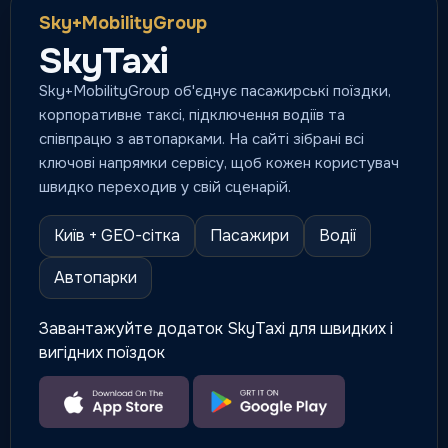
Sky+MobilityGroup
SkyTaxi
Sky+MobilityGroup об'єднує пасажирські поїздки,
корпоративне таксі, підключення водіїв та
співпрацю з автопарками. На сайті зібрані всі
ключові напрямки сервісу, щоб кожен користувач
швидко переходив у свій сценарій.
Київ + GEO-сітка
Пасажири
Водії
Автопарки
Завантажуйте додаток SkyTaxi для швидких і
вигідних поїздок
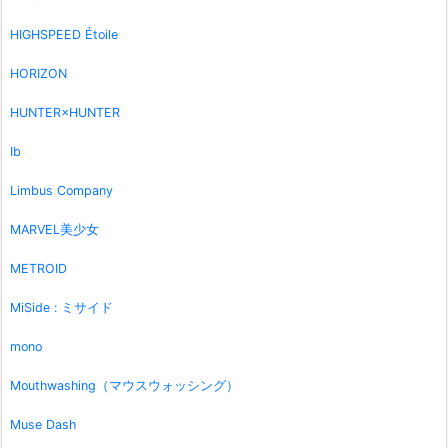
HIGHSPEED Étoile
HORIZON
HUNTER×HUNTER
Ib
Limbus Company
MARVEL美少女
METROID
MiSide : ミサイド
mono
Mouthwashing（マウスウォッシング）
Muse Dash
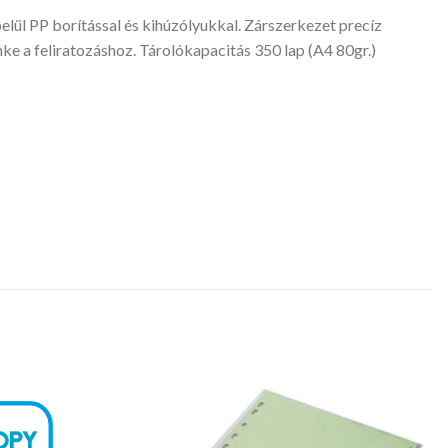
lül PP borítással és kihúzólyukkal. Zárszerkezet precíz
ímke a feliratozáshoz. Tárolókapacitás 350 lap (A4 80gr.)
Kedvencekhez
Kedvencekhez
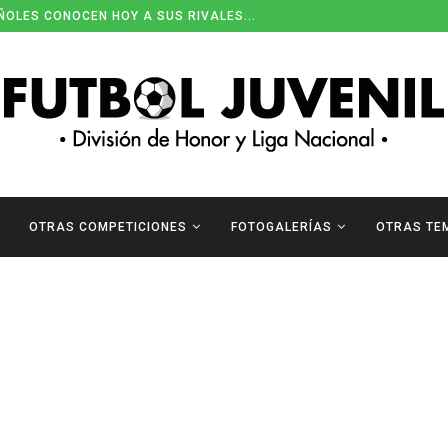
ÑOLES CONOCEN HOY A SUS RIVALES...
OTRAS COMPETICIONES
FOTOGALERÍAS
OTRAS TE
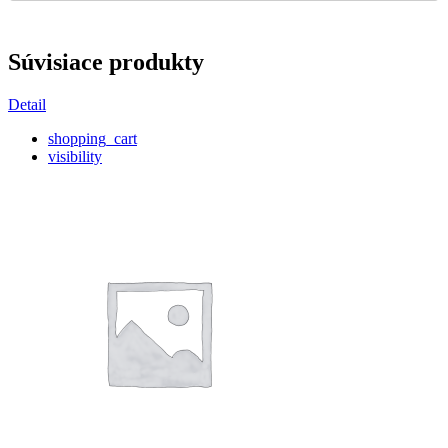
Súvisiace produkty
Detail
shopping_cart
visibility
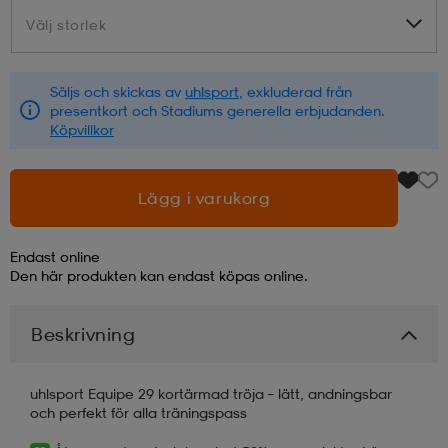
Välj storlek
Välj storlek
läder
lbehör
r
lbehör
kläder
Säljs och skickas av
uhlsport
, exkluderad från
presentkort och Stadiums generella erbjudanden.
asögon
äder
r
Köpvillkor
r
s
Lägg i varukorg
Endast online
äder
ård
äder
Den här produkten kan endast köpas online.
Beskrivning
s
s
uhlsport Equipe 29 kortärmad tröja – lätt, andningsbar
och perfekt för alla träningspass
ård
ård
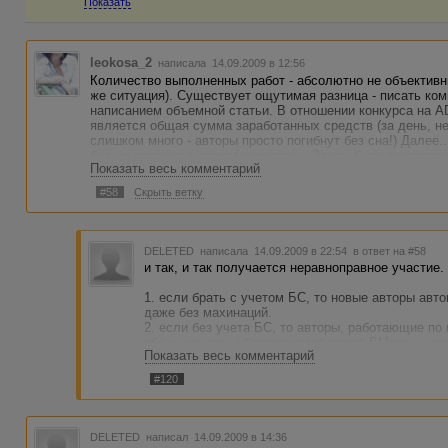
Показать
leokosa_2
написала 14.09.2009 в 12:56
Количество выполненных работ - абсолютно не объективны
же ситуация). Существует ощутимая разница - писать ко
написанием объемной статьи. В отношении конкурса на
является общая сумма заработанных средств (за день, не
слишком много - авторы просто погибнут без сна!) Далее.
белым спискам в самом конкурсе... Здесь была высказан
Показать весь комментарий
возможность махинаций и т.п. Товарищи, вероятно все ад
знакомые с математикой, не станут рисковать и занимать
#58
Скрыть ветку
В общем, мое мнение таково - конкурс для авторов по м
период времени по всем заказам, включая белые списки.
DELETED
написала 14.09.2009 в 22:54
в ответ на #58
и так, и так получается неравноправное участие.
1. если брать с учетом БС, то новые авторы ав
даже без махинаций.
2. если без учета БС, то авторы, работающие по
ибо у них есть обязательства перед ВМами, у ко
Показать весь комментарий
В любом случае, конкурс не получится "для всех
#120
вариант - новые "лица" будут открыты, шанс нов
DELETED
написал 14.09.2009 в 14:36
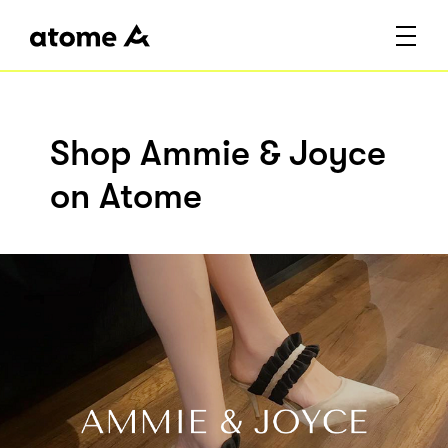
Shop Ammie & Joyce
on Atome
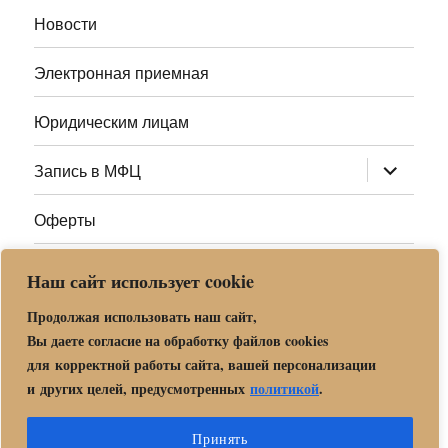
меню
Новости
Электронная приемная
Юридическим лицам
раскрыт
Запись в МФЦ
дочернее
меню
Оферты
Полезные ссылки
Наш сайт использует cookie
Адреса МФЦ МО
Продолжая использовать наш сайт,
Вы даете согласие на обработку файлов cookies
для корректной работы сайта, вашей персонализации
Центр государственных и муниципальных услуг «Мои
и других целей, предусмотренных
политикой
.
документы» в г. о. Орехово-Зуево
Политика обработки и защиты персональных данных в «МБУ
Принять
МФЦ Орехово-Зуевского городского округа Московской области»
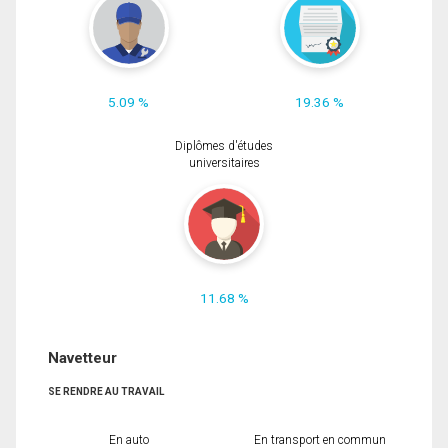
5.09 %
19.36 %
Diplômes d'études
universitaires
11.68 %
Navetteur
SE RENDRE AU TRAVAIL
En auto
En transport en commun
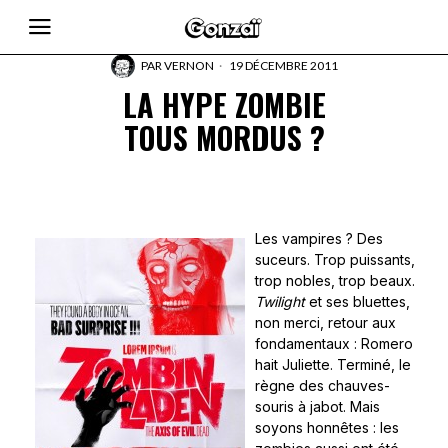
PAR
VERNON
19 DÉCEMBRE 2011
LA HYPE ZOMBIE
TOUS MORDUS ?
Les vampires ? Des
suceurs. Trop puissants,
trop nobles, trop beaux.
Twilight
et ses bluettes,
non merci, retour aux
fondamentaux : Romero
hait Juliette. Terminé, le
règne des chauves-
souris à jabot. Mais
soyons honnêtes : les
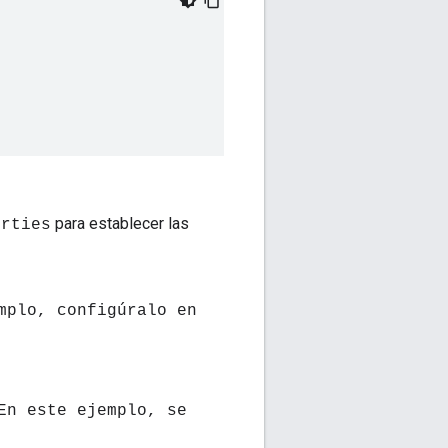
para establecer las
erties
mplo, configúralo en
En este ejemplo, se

========================

The expected output is the lines above from the one containing "HIGHSPEED Étoile" to the one containing "Количество выполненных работ", both ends included, reproduced exactly with every picture left out.

HIGHSPEED Étoile
HORIZON
HUNTER×HUNTER
Ib
Limbus Company
MARVEL美少女
METROID
MiSide : ミサイド
mono
Mouthwashing（マウスウォッシング）
Muse Dash
lül PP borítással és kihúzólyukkal. Zárszerkezet precíz
ímke a feliratozáshoz. Tárolókapacitás 350 lap (A4 80gr.)
Kedvencekhez
Kedvencekhez
ÑOLES CONOCEN HOY A SUS RIVALES...
OTRAS COMPETICIONES
FOTOGALERÍAS
OTRAS TE
Súvisiace produkty
Detail
shopping_cart
visibility
Välj storlek
Välj storlek
läder
lbehör
r
lbehör
kläder
Säljs och skickas av
uhlsport
, exkluderad från
presentkort och Stadiums generella erbjudanden.
asögon
äder
r
Köpvillkor
r
s
Lägg i varukorg
Endast online
äder
ård
äder
Den här produkten kan endast köpas online.
Beskrivning
s
s
uhlsport Equipe 29 kortärmad tröja – lätt, andningsbar
och perfekt för alla träningspass
ård
ård
Показать
leokosa_2
написала 14.09.2009 в 12:56
Количество выполненных работ - абсолютно не объективны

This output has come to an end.